Do you have any good reference books for time-domain or low-delay DSP algorithms?

BryantSorensenSpeaker
Score: 0 | 4 days ago | no reply yet

I don't have a resource, other than my standard DSP textbooks.
You mention FFT, so I assume you're looking for some kind of frequency analysis. You can make IIR filterbanks quite efficient. I would look under "complementary filters", where two all-pass filters can be added and subtracted to produce a phase-aligned high-pass and low-pass pair. The Wave Digital Filter I mention in the presentation can be used for that, but in general an IIR filter can be used. All-pass filters can be quite efficient because of the shared coefficients also.

Elielder
Score: 0 | 6 days ago | 1 reply

Obrigado! Ótima apresentação!

BryantSorensenSpeaker
Score: 0 | 5 days ago | no reply yet

Obrigado pra vc!

Brett
Score: 0 | 6 days ago | 1 reply

Thank you for a very informative talk. It reminded me of several techniques I had forgotten about. It was a good balance between moving too fast and too slow since, as you pointed out, we can pause and digest it more or look up the references.
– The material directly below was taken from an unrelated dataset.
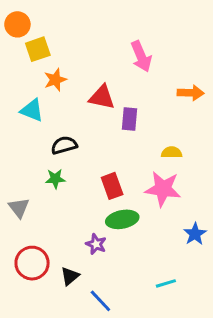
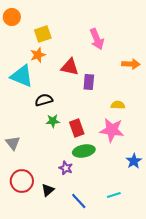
yellow square: (38, 49) -> (43, 34), moved
cyan triangle: (32, 110) -> (22, 76), size x1.4
green star: (55, 179) -> (53, 121), moved
blue line: (100, 301) -> (79, 201), moved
Introduced many new things I can wait to look at in more detail later.

BryantSorensenSpeaker
Score: 0 | 6 days ago | no reply yet

Thanks!

hMonsarrat
Score: 0 | 6 days ago | 1 reply

Thanks for the presentation!

BryantSorensenSpeaker
Score: 0 | 6 days ago | no reply yet

Thank you for watching.

Alexey
Score: 0 | 6 days ago | 1 reply

Simple and stunning
Thank you for your effort

BryantSorensenSpeaker
Score: 0 | 6 days ago | no reply yet

Thank you!

HR
Score: 0 | 6 days ago | 1 reply

Lots of informations on the slides, presentation feels quite rushed through

BryantSorensenSpeaker
Score: 1 | 6 days ago | no reply yet

Yeah, it felt rushed making it too. Probably tried to cram too much in.
I hope you can download the slides or rewatch the presentation. I was counting on people being able to review at their leisure.

Norwood
Score: 0 | 6 days ago | 2 replies

Thanks, Bryant! Great info to have in my toolbox. Side note: I'm a TN native that went to UT Chattanooga and interned at Arnold AFB. Loved the Space Institute campus. I also lived in the Azores for a stint and thought I recognized some Portuguese at the beginning of your presentation.

BryantSorensenSpeaker
Score: 0 | 6 days ago | no reply yet

And TN is beautiful country, yes.

BryantSorensenSpeaker
Score: 0 | 6 days ago | no reply yet

Yes, it was Portuguese! I lived in Brazil for 2 years. Thanks for watching.

jerryo
Score: 0 | 6 days ago | 1 reply

There's a typo in slide 19 with the log10 from log2 eqn.
log10(a) = log2(a)/log2(10)
Good presentation, thanks!

BryantSorensenSpeaker
Score: 0 | 6 days ago | no reply yet

Good catch, thank you.

BryantSorensenSpeaker
Score: 0 | 6 days ago | no reply yet

Good morning to all! I am online for discussion.